The speaker of the House has a critical role in Congress. The United States Government Publishing Office notes key pieces of the speaker’s job description.

The speaker “maintains order, manages its [the House’s] proceedings, and governs the administration of its business”. Importantly, the speaker intends to conduct this job in an impartial manner to “protect the rights of the minority.”

Once elected, the speaker works as a sort of moderator, ensuring that the House runs smoothly and facilitating cooperation. In the event of gridlock, or a threat of a government shutdown, order and cooperation become critical.

Additionally, if a bill does come to the House floor, it is the speaker’s job to head the voting and passing of the bill. In the event that there is no speaker, an individual is elected speaker pro tempore as a temporary replacement until a new one is chosen.

The speaker of the House is elected by the majority party. In the current House of Representatives, the Republican Party has a 9-seat majority.

The process for electing a speaker begins when the majority party moves to select a nominee. There are no limits to who can be nominated for the position. Hypothetically, anyone can be chosen, even an individual who is not a member of Congress. This has never happened, but the possibility remains.

Once a nominee is selected, the majority party must cast a majority vote (more than 50% of the members) to formally push the nominee to the House floor. The minority party also selects a nominee for voting. Recently, Hakeem Jeffries received national attention as the Democratic nominee.

Once the nominees are formally pushed to the floor, the entire House must vote to determine who will be speaker. Sometimes this is just a formality. After all, if the majority party votes in unison, its nominee will automatically pass.

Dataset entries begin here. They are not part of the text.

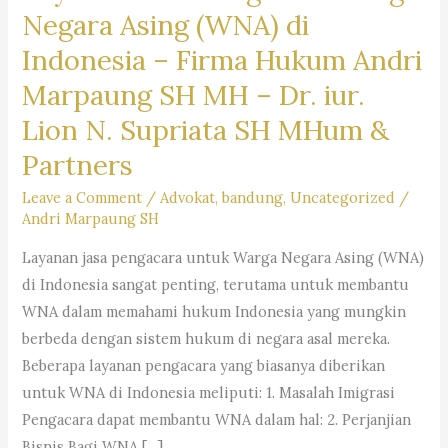
Negara Asing (WNA) di
Indonesia –
Firma Hukum Andri
Marpaung SH MH – Dr. iur.
Lion N. Supriata SH MHum &
Partners
Leave a Comment
/
Advokat
,
bandung
,
Uncategorized
/
Andri Marpaung SH
Layanan jasa pengacara untuk Warga Negara Asing (WNA)
di Indonesia sangat penting, terutama untuk membantu
WNA dalam memahami hukum Indonesia yang mungkin
berbeda dengan sistem hukum di negara asal mereka.
Beberapa layanan pengacara yang biasanya diberikan
untuk WNA di Indonesia meliputi: 1. Masalah Imigrasi
Pengacara dapat membantu WNA dalam hal: 2. Perjanjian
Bisnis Bagi WNA […]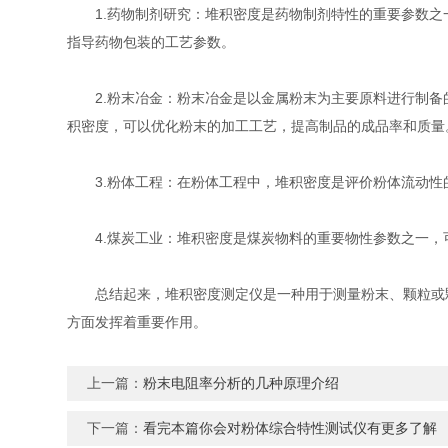
1.药物制剂研究：堆积密度是药物制剂特性的重要参数之
指导药物包装的工艺参数。
2.粉末冶金：粉末冶金是以金属粉末为主要原料进行制备
积密度，可以优化粉末的加工工艺，提高制品的成品率和质量
3.粉体工程：在粉体工程中，堆积密度是评价粉体流动性
4.煤炭工业：堆积密度是煤炭物料的重要物性参数之一，
总结起来，堆积密度测定仪是一种用于测量粉末、颗粒或颗
方面发挥着重要作用。
上一篇：
粉末电阻率分析的几种原理介绍
下一篇：
看完本篇你会对粉体综合特性测试仪有更多了解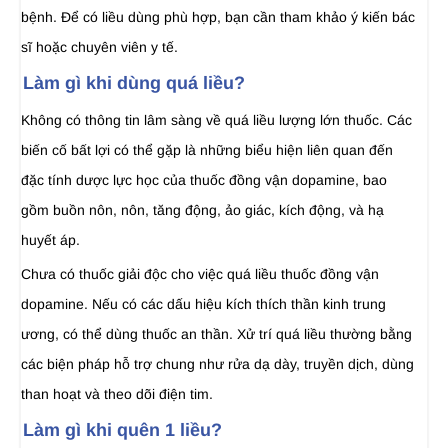
bệnh. Để có liều dùng phù hợp, bạn cần tham khảo ý kiến bác
sĩ hoặc chuyên viên y tế.
Làm gì khi dùng quá liều?
Không có thông tin lâm sàng về quá liều lượng lớn thuốc. Các
biến cố bất lợi có thể gặp là những biểu hiện liên quan đến
đặc tính dược lực học của thuốc đồng vận dopamine, bao
gồm buồn nôn, nôn, tăng động, ảo giác, kích động, và hạ
huyết áp.
Chưa có thuốc giải độc cho việc quá liều thuốc đồng vận
dopamine. Nếu có các dấu hiệu kích thích thần kinh trung
ương, có thể dùng thuốc an thần. Xử trí quá liều thường bằng
các biện pháp hỗ trợ chung như rửa dạ dày, truyền dịch, dùng
than hoạt và theo dõi điện tim.
Làm gì khi quên 1 liều?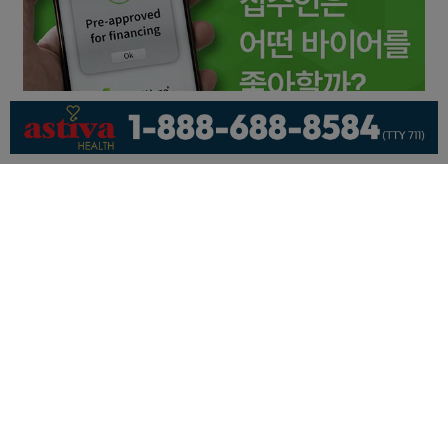
회사소개
개인정보취급방침
이용 약관
광고문의
기사제보
페이스북
유튜브
© KNEWSLA All Rights Reserved.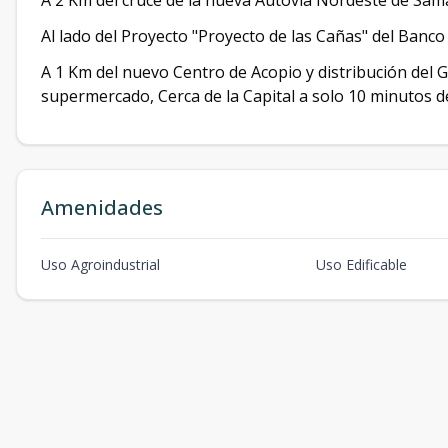
A 2 Km del cruce de la nueva Autovía Nordeste de Sa
Al lado del Proyecto "Proyecto de las Cañas" del Banco
A 1 Km del nuevo Centro de Acopio y distribución del
supermercado, Cerca de la Capital a solo 10 minutos d
Amenidades
Uso Agroindustrial
Uso Edificable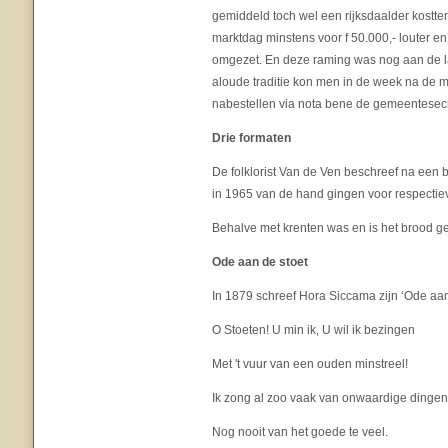
gemiddeld toch wel een rijksdaalder kostte
marktdag minstens voor f 50.000,- louter e
omgezet. En deze raming was nog aan de l
aloude traditie kon men in de week na de m
nabestellen via nota bene de gemeentesecr
Drie formaten
De folklorist Van de Ven beschreef na een b
in 1965 van de hand gingen voor respectiev
Behalve met krenten was en is het brood g
Ode aan de stoet
In 1879 schreef Hora Siccama zijn ‘Ode aa
O Stoeten! U min ik, U wil ik bezingen
Met 't vuur van een ouden minstreel!
Ik zong al zoo vaak van onwaardige dingen
Nog nooit van het goede te veel.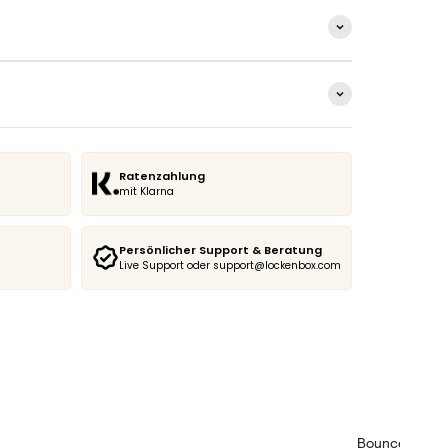
Ratenzahlung
mit Klarna
Persönlicher Support & Beratung
Live Support oder support@lockenbox.com
Bounce Curl |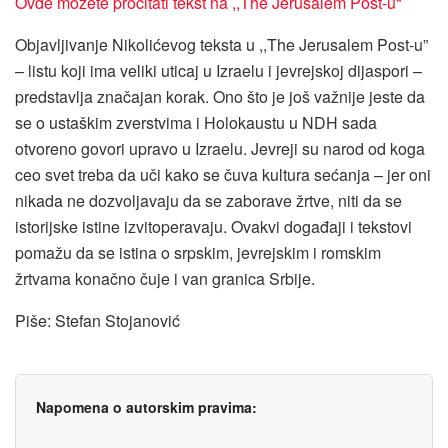
Ovde možete pročitati tekst na ,,The Jerusalem Post-u“
Objavljivanje Nikolićevog teksta u ,,The Jerusalem Post-u”
– listu koji ima veliki uticaj u Izraelu i jevrejskoj dijaspori –
predstavlja značajan korak. Ono što je još važnije jeste da
se o ustaškim zverstvima i Holokaustu u NDH sada
otvoreno govori upravo u Izraelu. Jevreji su narod od koga
ceo svet treba da uči kako se čuva kultura sećanja – jer oni
nikada ne dozvoljavaju da se zaborave žrtve, niti da se
istorijske istine izvitoperavaju. Ovakvi događaji i tekstovi
pomažu da se istina o srpskim, jevrejskim i romskim
žrtvama konačno čuje i van granica Srbije.
Piše: Stefan Stojanović
Napomena o autorskim pravima: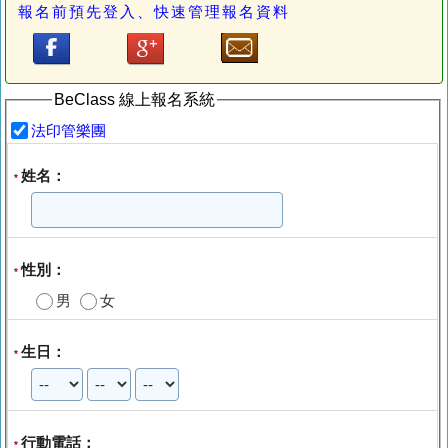
報名前預先登入、快速管理報名資料
BeClass 線上報名系統
法印管樂團
姓名：
*
性別：
*
男
女
生日：
*
行動電話：
*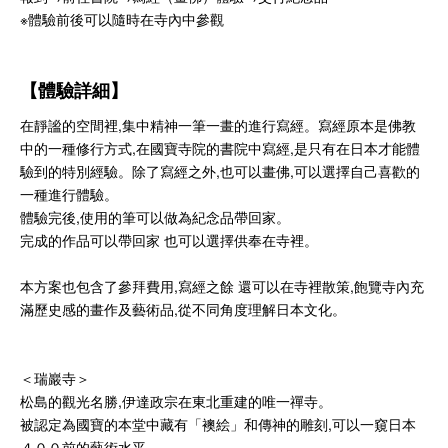
※體驗前後可以隨時在寺內中參觀
【體驗詳細】
在靜謐的空間裡,集中精神一筆一畫的進行寫經。寫經原本是佛教
中的一種修行方式,在國寶寺院的書院中寫經,是只有在日本才能體
驗到的特別經驗。除了寫經之外,也可以畫佛,可以選擇自己喜歡的
一種進行體驗。
體驗完後,使用的筆可以做為紀念品帶回家。
完成的作品可以帶回家 也可以選擇供奉在寺裡。
本方案也包含了參拜費用,寫經之餘 還可以在寺裡散策,飽覽寺內充
滿歷史感的畫作及藝術品,從不同角度理解日本文化。
＜瑞巖寺＞
松島的觀光名勝,伊達政宗在東北重建的唯一禪寺。
被認定為國寶的本堂中藏有「襖絵」和傳神的雕刻,可以一窺日本
４００前的藝術水平。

There have been exceptions. Recently, in the reelection for speaker, Representative Jim Jordan was nominated by the Republican Party. In the first round of voting, Jordan received 200 votes, while Jeffries received 212. Various other Republicans received the leftover Republican votes.

As such, neither Jordan nor Jeffries received a majority. Jeffries was close, but 212/433 available members is only 49%. When something like this happens, another round of voting must occur. In an extreme case, the election of Kevin McCarthy for speaker took 15 rounds of voting.